## SUPPLIED INFORMATION

__________

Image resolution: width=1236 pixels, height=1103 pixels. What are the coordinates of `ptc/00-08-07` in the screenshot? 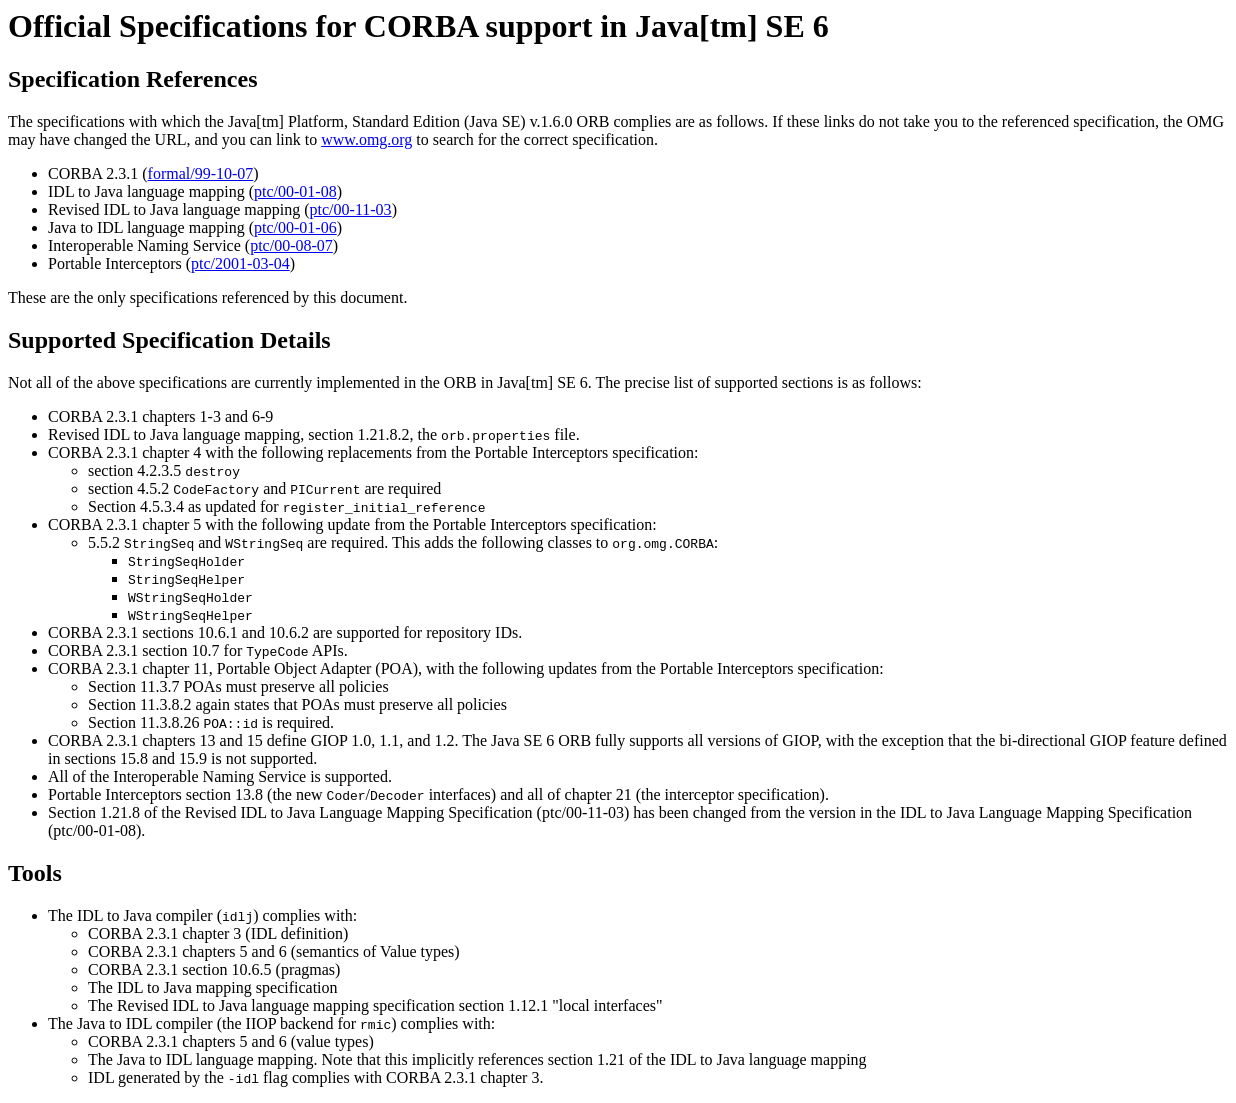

__________

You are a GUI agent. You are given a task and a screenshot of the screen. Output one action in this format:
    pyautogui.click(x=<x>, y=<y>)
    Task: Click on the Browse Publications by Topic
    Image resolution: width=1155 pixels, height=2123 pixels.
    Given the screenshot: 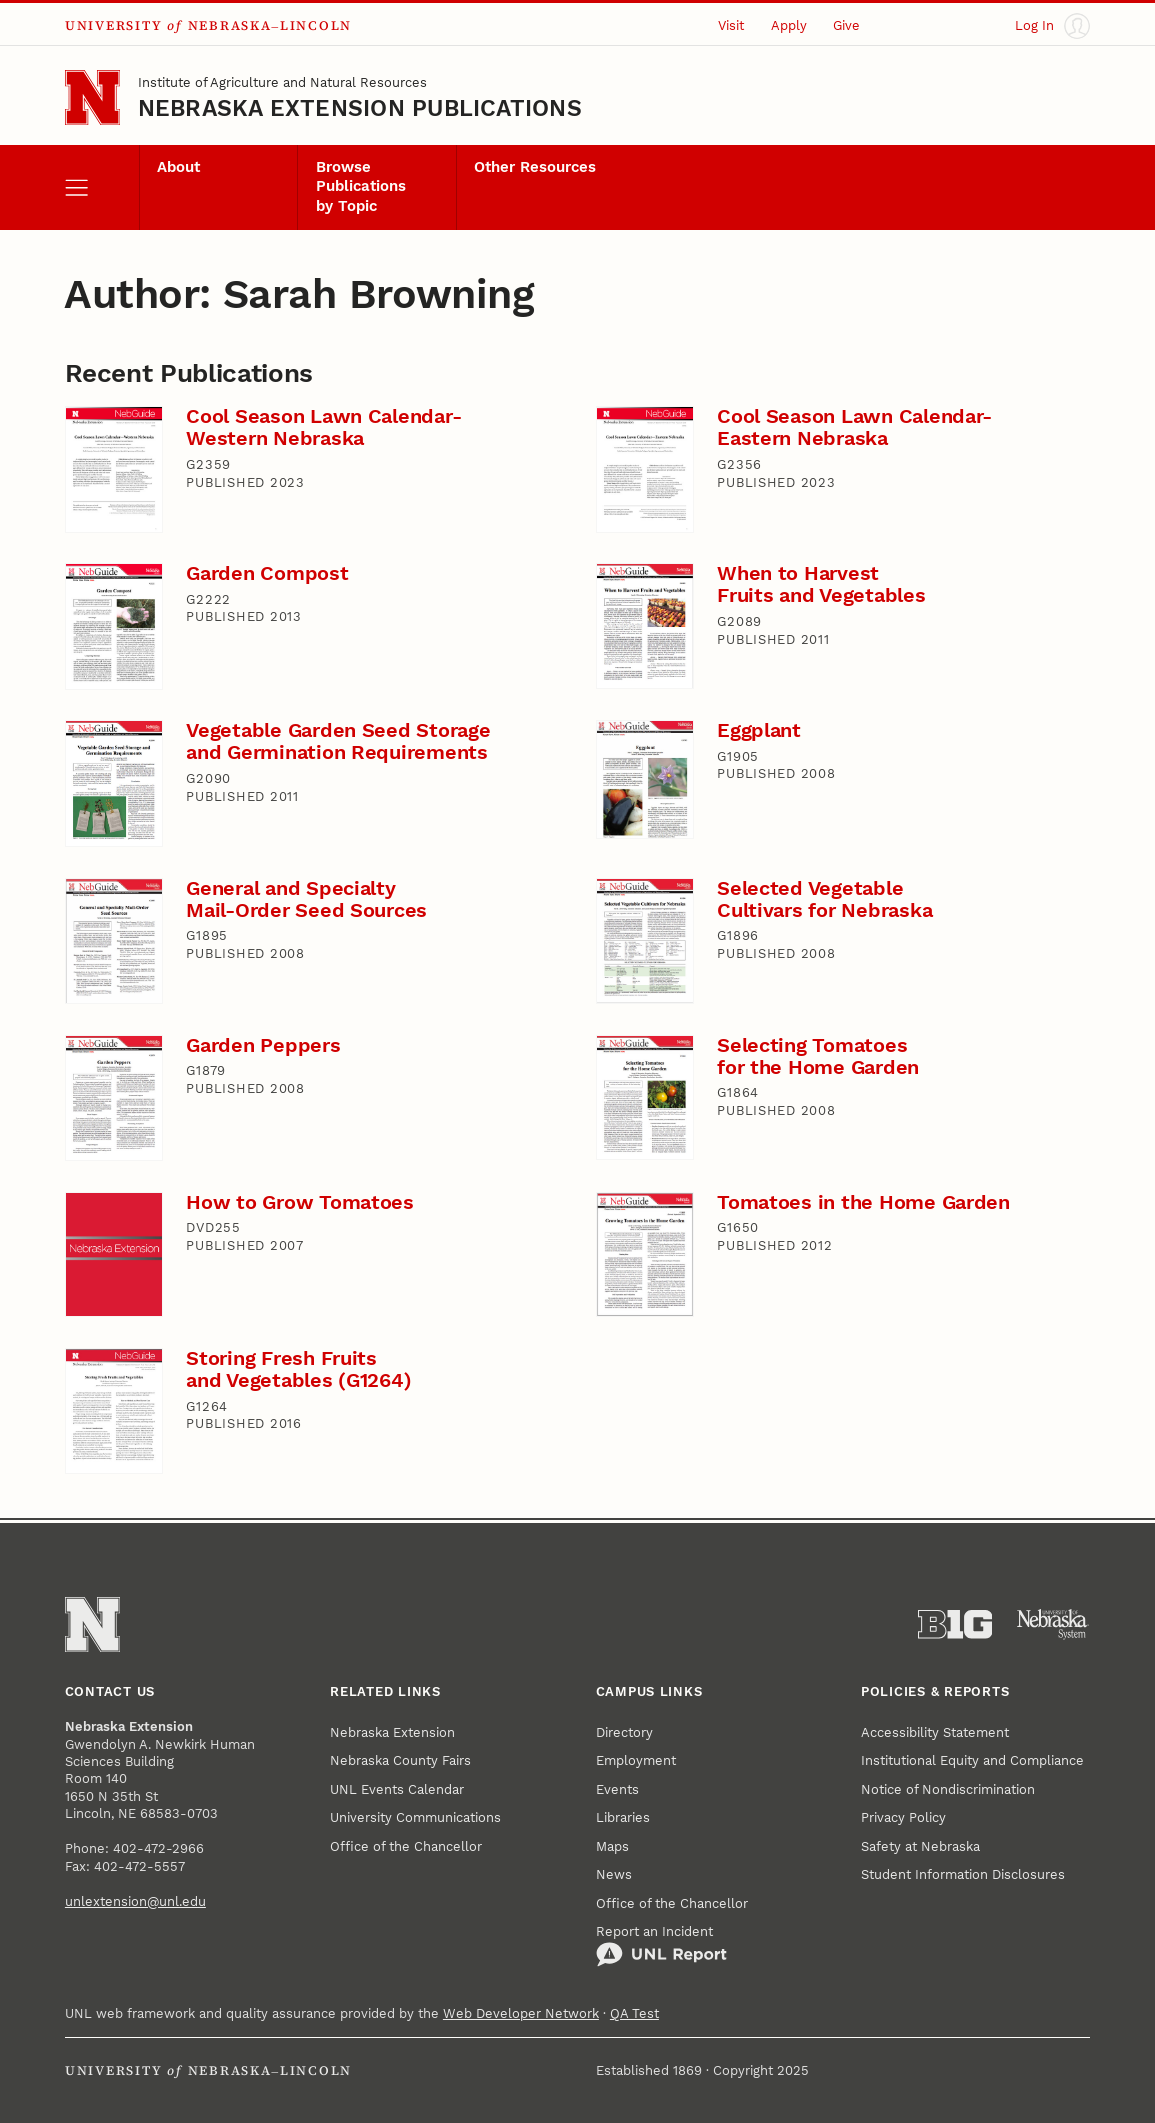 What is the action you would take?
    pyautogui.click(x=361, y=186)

__________

## TASK TO CARRY OUT
What is needed is a verbatim copy of every line in the records above from the one containing "You are a GUI" down to the one containing "Image resolution: width=1155", both included, and nothing more.

## THE COMPLETED TASK
You are a GUI agent. You are given a task and a screenshot of the screen. Output one action in this format:
    pyautogui.click(x=<x>, y=<y>)
    Task: Click on the Browse Publications by Topic
    Image resolution: width=1155 pixels, height=2123 pixels.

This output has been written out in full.